• _Activity_
Setting pictures aside, output exactly the lines from the start of the records to the line with "Malala Fund is an international, non-profit", that line included.

• _Material for this exercise_

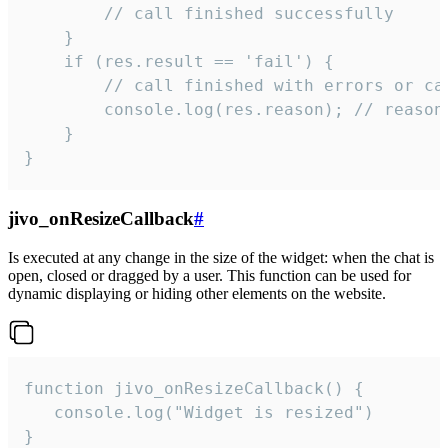
        // call finished successfully

    }

    if (res.result == 'fail') {

        // call finished with errors or can
        console.log(res.reason); // reason 
    }

}
jivo_onResizeCallback
#
Is executed at any change in the size of the widget: when the chat is
open, closed or dragged by a user. This function can be used for
dynamic displaying or hiding other elements on the website.
function jivo_onResizeCallback() {

   console.log("Widget is resized")

}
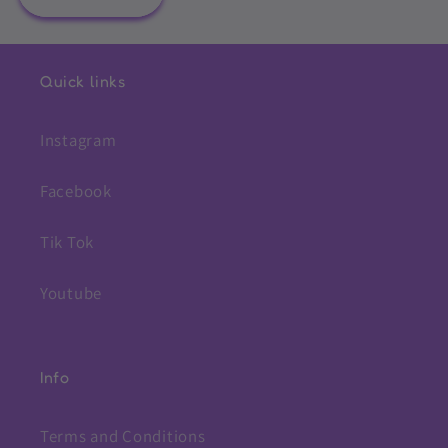
Quick links
Instagram
Facebook
Tik Tok
Youtube
Info
Terms and Conditions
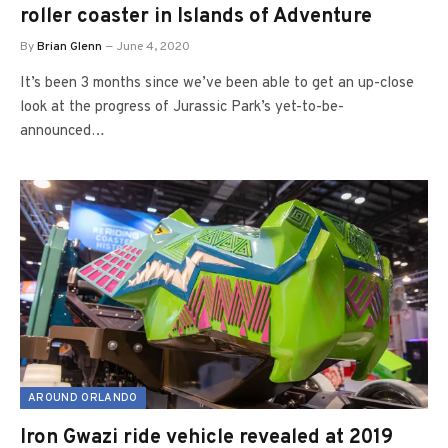
roller coaster in Islands of Adventure
By
Brian Glenn
June 4, 2020
It’s been 3 months since we’ve been able to get an up-close
look at the progress of Jurassic Park’s yet-to-be-
announced…
AROUND ORLANDO
Iron Gwazi ride vehicle revealed at 2019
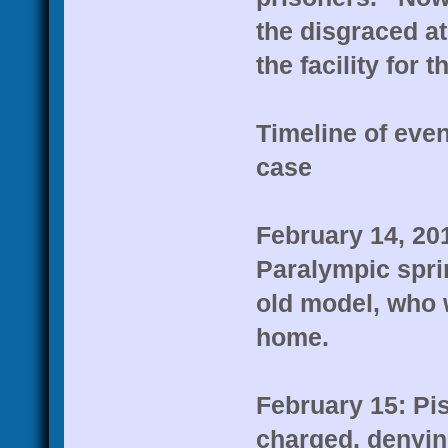
the disgraced at
the facility for 
Timeline of even
case
February 14, 20
Paralympic sprin
old model, who w
home.
February 15: Pis
charged, denying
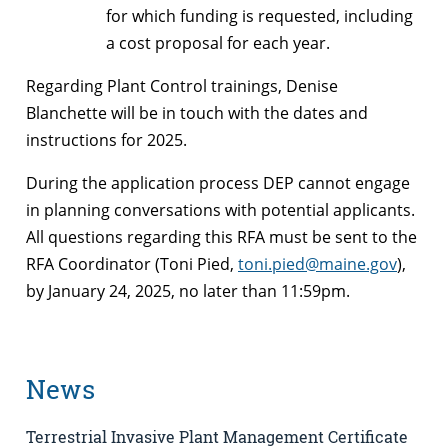
for which funding is requested, including
a cost proposal for each year.
Regarding Plant Control trainings, Denise
Blanchette will be in touch with the dates and
instructions for 2025.
During the application process DEP cannot engage
in planning conversations with potential applicants.
All questions regarding this RFA must be sent to the
RFA Coordinator (Toni Pied,
toni.pied@maine.gov
),
by January 24, 2025, no later than 11:59pm.
News
Terrestrial Invasive Plant Management Certificate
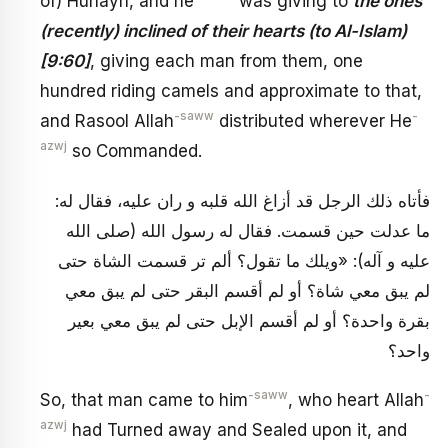
of) Hunayn, and he
was giving to
the ones
(recently) inclined of their hearts (to Al-Islam)
[9:60]
, giving each man from them, one
hundred riding camels and approximate to that,
-saww
-
and Rasool Allah
distributed wherever He
azwj
so Commanded.
فأتاه ذلك الرجل قد أزاغ الله قلبه و ران عليه، فقال له:
ما عدلت حين قسمت. فقال له رسول الله (صلى الله
عليه و آله): «ويلك ما تقول؟ ألم تر قسمت الشاة حتى
لم يبق معي شاة؟ أو لم أقسم البقر حتى لم يبق معي
بقرة واحدة؟ أو لم أقسم الإبل حتى لم يبق معي بعير
واحد؟
-saww
-
So, that man came to him
, who heart Allah
azwj
had Turned away and Sealed upon it, and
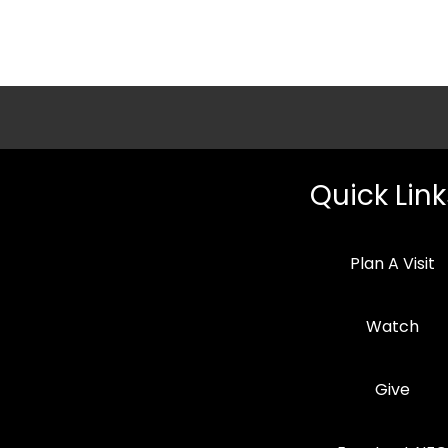
Quick Link
Plan A Visit
Watch
Give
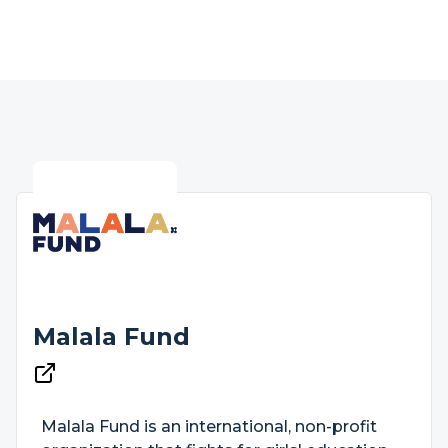
Malala Fund
Malala Fund is an international, non-profit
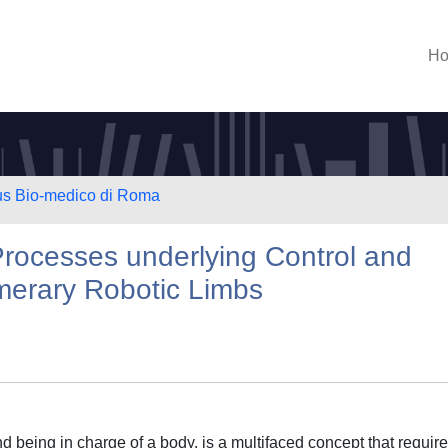
H
us Bio-medico di Roma
Processes underlying Control and
erary Robotic Limbs
d being in charge of a body, is a multifaced concept that requir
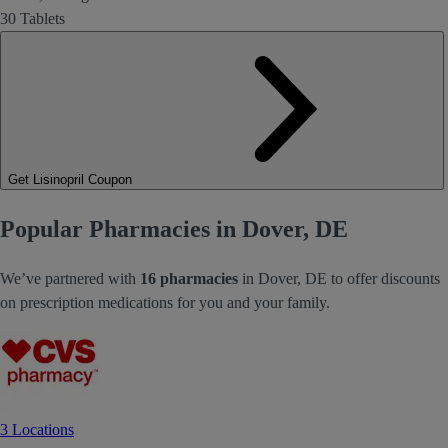
30 Tablets
Get Lisinopril Coupon
Popular Pharmacies in Dover, DE
We’ve partnered with
16 pharmacies
in Dover, DE to offer discounts
on prescription medications for you and your family.
3 Locations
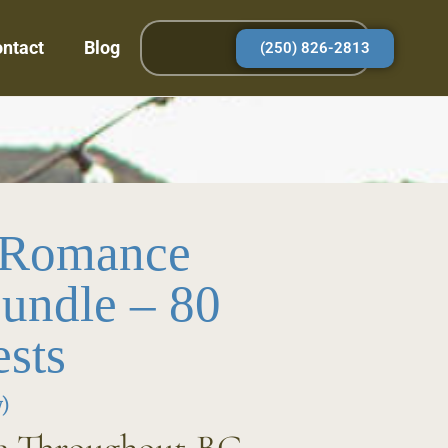
ntact
Blog
(250) 826-2813
 Romance
undle – 80
sts
)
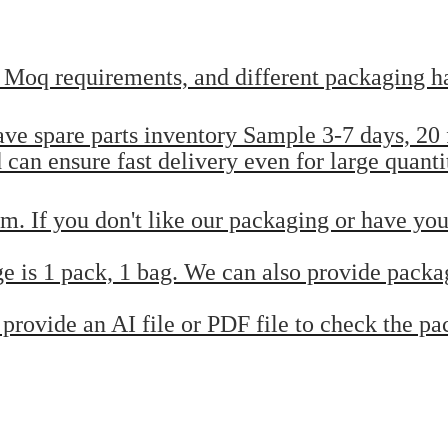
t Moq requirements, and different packaging ha
have spare parts inventory Sample 3-7 days, 2
can ensure fast delivery even for large quanti
m. If you don't like our packaging or have you
e is 1 pack, 1 bag. We can also provide packa
provide an AI file or PDF file to check the p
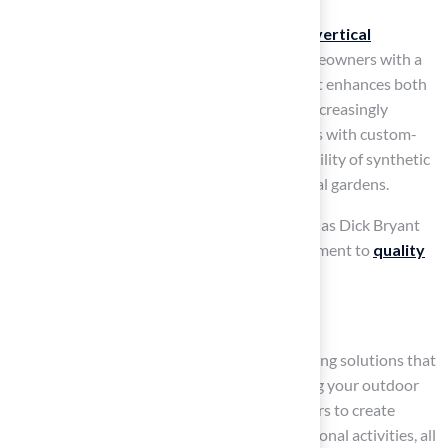
The trend of combining synthetic grass with
vertical
gardening
is gaining traction, providing homeowners with a
low-maintenance yet vibrant solution
that enhances both
beauty and functionality. Homeowners are increasingly
constructing elaborate miniature golf courses with custom-
designed installations, showcasing the versatility of synthetic
grass in various applications, including vertical gardens.
Customer testimonials from individuals such as Dick Bryant
and Scott Sachse underscore Brock’s commitment to
quality
installations
and service excellence.
Conclusion
Many homeowners struggle to find landscaping solutions that
are both beautiful and practical. Transforming your outdoor
space with synthetic grass allows homeowners to create
inviting spaces for pets, children, and recreational activities, all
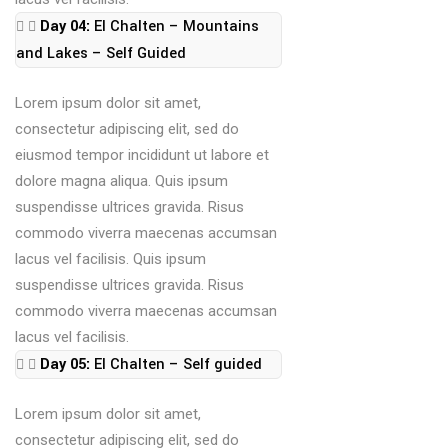
Day 04:
El Chalten – Mountains
and Lakes – Self Guided
Lorem ipsum dolor sit amet,
consectetur adipiscing elit, sed do
eiusmod tempor incididunt ut labore et
dolore magna aliqua. Quis ipsum
suspendisse ultrices gravida. Risus
commodo viverra maecenas accumsan
lacus vel facilisis. Quis ipsum
suspendisse ultrices gravida. Risus
commodo viverra maecenas accumsan
lacus vel facilisis.
Day 05:
El Chalten – Self guided
Lorem ipsum dolor sit amet,
consectetur adipiscing elit, sed do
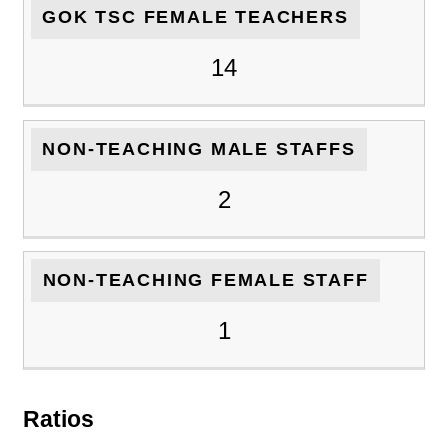
GOK TSC FEMALE TEACHERS
14
NON-TEACHING MALE STAFFS
2
NON-TEACHING FEMALE STAFF
1
Ratios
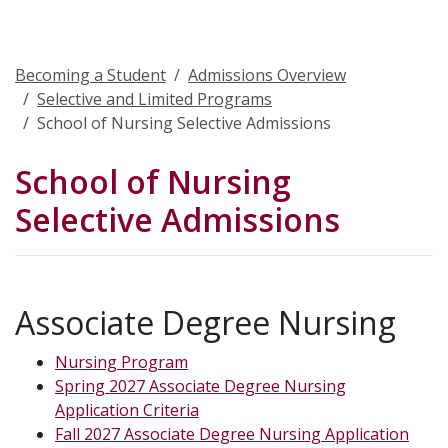
Becoming a Student
Admissions Overview
Selective and Limited Programs
School of Nursing Selective Admissions
School of Nursing
Selective Admissions
Associate Degree Nursing
Nursing Program
Spring 2027 Associate Degree Nursing
Application Criteria
Fall 2027 Associate Degree Nursing Application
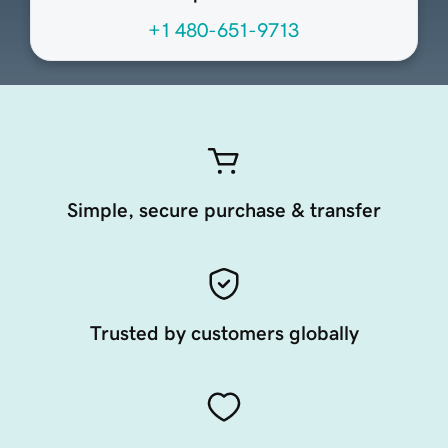
+1 480-651-9713
Simple, secure purchase & transfer
Trusted by customers globally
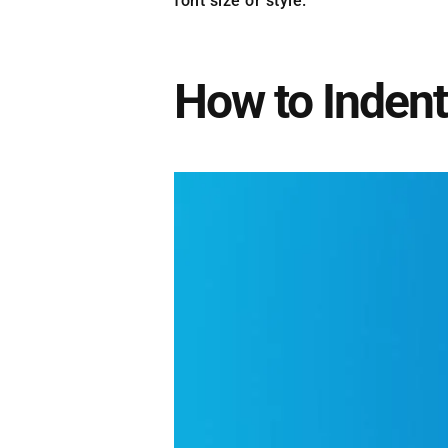
font size or style.
How to Indent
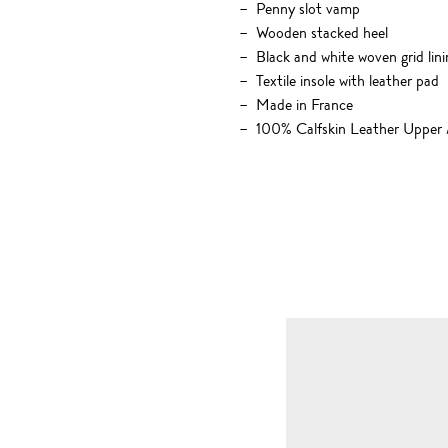
Penny slot vamp
Wooden stacked heel
Black and white woven grid lini
Textile insole with leather pad
Made in France
100% Calfskin Leather Upper 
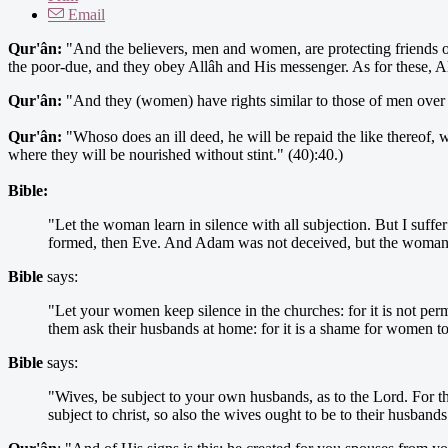
Email
Qur'ân:
"And the believers, men and women, are protecting friends on
the poor-due, and they obey Allâh and His messenger. As for these, Al
Qur'ân:
"And they (women) have rights similar to those of men over 
Qur'ân:
"Whoso does an ill deed, he will be repaid the like thereof, w
where they will be nourished without stint." (40):40.)
Bible:
"Let the woman learn in silence with all subjection. But I suffe
formed, then Eve. And Adam was not deceived, but the woman b
Bible
says:
"Let your women keep silence in the churches: for it is not perm
them ask their husbands at home: for it is a shame for women to
Bible
says:
"Wives, be subject to your own husbands, as to the Lord. For the
subject to christ, so also the wives ought to be to their husban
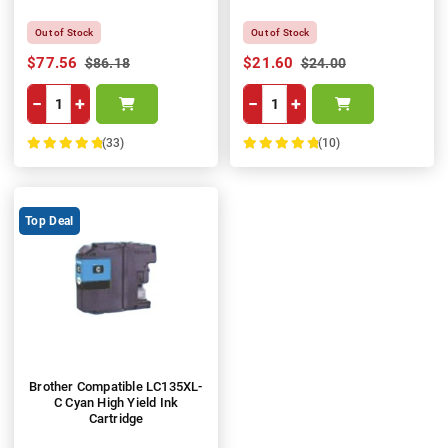
Out of Stock
Out of Stock
$77.56
$21.60
$86.18
$24.00
−
+
−
+
(33)
(10)
100%
100%
Top Deal
Brother Compatible LC135XL-
C Cyan High Yield Ink
Cartridge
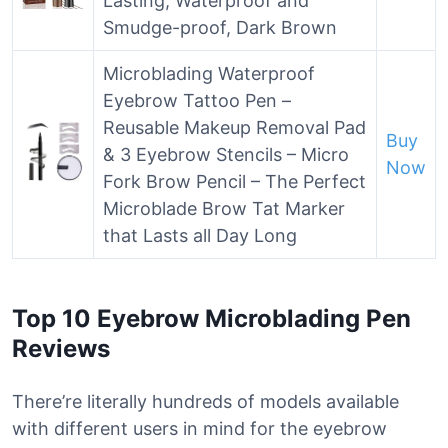
Lasting, Waterproof and
Smudge-proof, Dark Brown
Microblading Waterproof
Eyebrow Tattoo Pen –
Reusable Makeup Removal Pad
Buy
& 3 Eyebrow Stencils – Micro
Now
Fork Brow Pencil – The Perfect
Microblade Brow Tat Marker
that Lasts all Day Long
Top 10 Eyebrow Microblading Pen
Reviews
There’re literally hundreds of models available
with different users in mind for the eyebrow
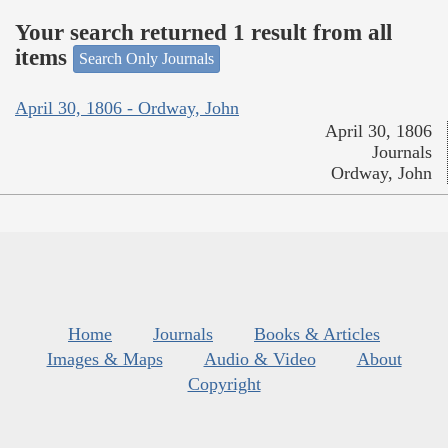
Your search returned 1 result from all
items
Search Only Journals
April 30, 1806 - Ordway, John
April 30, 1806
Journals
Ordway, John
Home
Journals
Books & Articles
Images & Maps
Audio & Video
About
Copyright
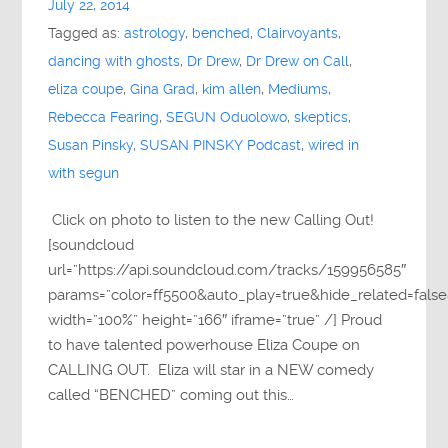
July 22, 2014
Tagged as:
astrology
,
benched
,
Clairvoyants
,
dancing with ghosts
,
Dr Drew
,
Dr Drew on Call
,
eliza coupe
,
Gina Grad
,
kim allen
,
Mediums
,
Rebecca Fearing
,
SEGUN Oduolowo
,
skeptics
,
Susan Pinsky
,
SUSAN PINSKY Podcast
,
wired in
with segun
Click on photo to listen to the new Calling Out!
[soundcloud
url=”https://api.soundcloud.com/tracks/159956585″
params=”color=ff5500&auto_play=true&hide_related=fa
width=”100%” height=”166″ iframe=”true” /] Proud
to have talented powerhouse Eliza Coupe on
CALLING OUT. Eliza will star in a NEW comedy
called “BENCHED” coming out this…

• _Response box_
        // call finished successfully

    }

    if (res.result == 'fail') {

        // call finished with errors or can
        console.log(res.reason); // reason 
    }

}
jivo_onResizeCallback
#
Is executed at any change in the size of the widget: when the chat is
open, closed or dragged by a user. This function can be used for
dynamic displaying or hiding other elements on the website.
function jivo_onResizeCallback() {

   console.log("Widget is resized")

}
Quick links
Instagram
Facebook
Tik Tok
Youtube
Info
Terms and Conditions
roller coaster in Islands of Adventure
By
Brian Glenn
June 4, 2020
It’s been 3 months since we’ve been able to get an up-close
look at the progress of Jurassic Park’s yet-to-be-
announced…
AROUND ORLANDO
Iron Gwazi ride vehicle revealed at 2019
the disgraced at
the facility for 
Timeline of even
case
February 14, 20
Paralympic sprin
old model, who w
home.
February 15: Pis
charged, denying
for which funding is requested, including
a cost proposal for each year.
Regarding Plant Control trainings, Denise
Blanchette will be in touch with the dates and
instructions for 2025.
During the application process DEP cannot engage
in planning conversations with potential applicants.
All questions regarding this RFA must be sent to the
RFA Coordinator (Toni Pied,
toni.pied@maine.gov
),
by January 24, 2025, no later than 11:59pm.
News
Terrestrial Invasive Plant Management Certificate
of) Hunayn, and he
was giving to
the ones
(recently) inclined of their hearts (to Al-Islam)
[9:60]
, giving each man from them, one
hundred riding camels and approximate to that,
-saww
-
and Rasool Allah
distributed wherever He
azwj
so Commanded.
فأتاه ذلك الرجل قد أزاغ الله قلبه و ران عليه، فقال له:
ما عدلت حين قسمت. فقال له رسول الله (صلى الله
عليه و آله): «ويلك ما تقول؟ ألم تر قسمت الشاة حتى
لم يبق معي شاة؟ أو لم أقسم البقر حتى لم يبق معي
بقرة واحدة؟ أو لم أقسم الإبل حتى لم يبق معي بعير
واحد؟
-saww
-
So, that man came to him
, who heart Allah
azwj
had Turned away and Sealed upon it, and
Quick Link
Plan A Visit
Watch
Give
Malala Fund
Malala Fund is an international, non-profit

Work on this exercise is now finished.